At 291 full-time students (along with 276 evening and weekend students), the Haas Class of 2020 is larger than any before, even as it remains one of the smallest classes among the world’s elite business schools.
It is also one of the most academically accomplished classes in the school’s history. Average GPA for this year’s first-year class is 3.66, off just .05 from last year’s. But an increase in average GMAT offset the tiny backslide in GPA. At 726, it moved up one point higher than last year’s incoming class.
In terms of professional experience, Haas students come from various backgrounds. About a quarter of the students come from the consulting industry, and another 20 percent come from banking/financial services backgrounds. The industries drawing the third-, fourth-, and fifth-most Haas grads are high tech (10 percent), nonprofit (9 percent), and healthcare/pharmaceutical/bio (7 percent). In addition, 5 percent of the incoming class has military experience.

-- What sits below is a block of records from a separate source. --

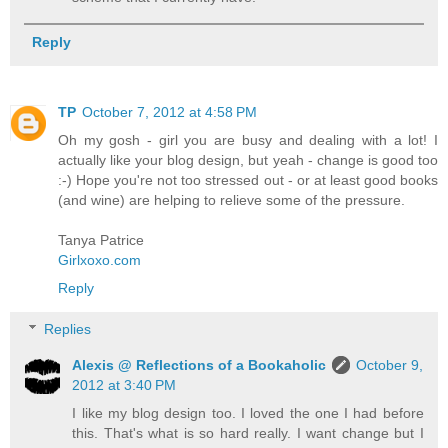
Reply
TP
October 7, 2012 at 4:58 PM
Oh my gosh - girl you are busy and dealing with a lot! I
actually like your blog design, but yeah - change is good too
:-) Hope you're not too stressed out - or at least good books
(and wine) are helping to relieve some of the pressure.
Tanya Patrice
Girlxoxo.com
Reply
Replies
Alexis @ Reflections of a Bookaholic
October 9,
2012 at 3:40 PM
I like my blog design too. I loved the one I had before
this. That's what is so hard really. I want change but I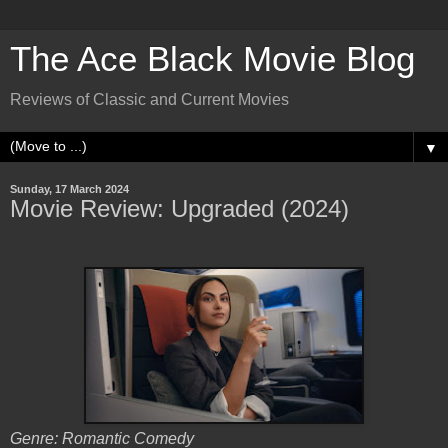
The Ace Black Movie Blog
Reviews of Classic and Current Movies
▼
Sunday, 17 March 2024
Movie Review: Upgraded (2024)
Genre: Romantic Comedy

The incoming Haas class is 43 percent women, a 3-percentage-point gain. International students from 30 countries make up 34 percent of the incoming class, down from 39 percent in the Class of 2019. Here, too, Haas is not alone. Many U.S. schools have shared, in both in published class profiles and informal conversations, that their international application volume was down, or at best, flat year over year.
Richard Lyons stepped down in June after 11 years as Haas dean, a role in which he raised more money than any prior dean and oversaw the construction of Connie & Kevin Chou Hall. The addition of the new building helped make it possible to expand the Haas class size, an effort Lyons championed. He and other supporters viewed it as a way to help ensure that Haas has enough graduates to command attention from the world’s top recruiters without compromising the intimacy and culture that makes Haas Haas.
“Part of the reputation of the school is a function of its scale, and there are times where you are just not at the right reputational scale. You’re too small,” he explained in a 2017 interview with Clear Admit. “It’s a super intimate experience—there’s no question about that—but target companies want to go to a place where there are enough people graduating that they can send a team of recruiters, for example. If you are too small you are below the threshold.”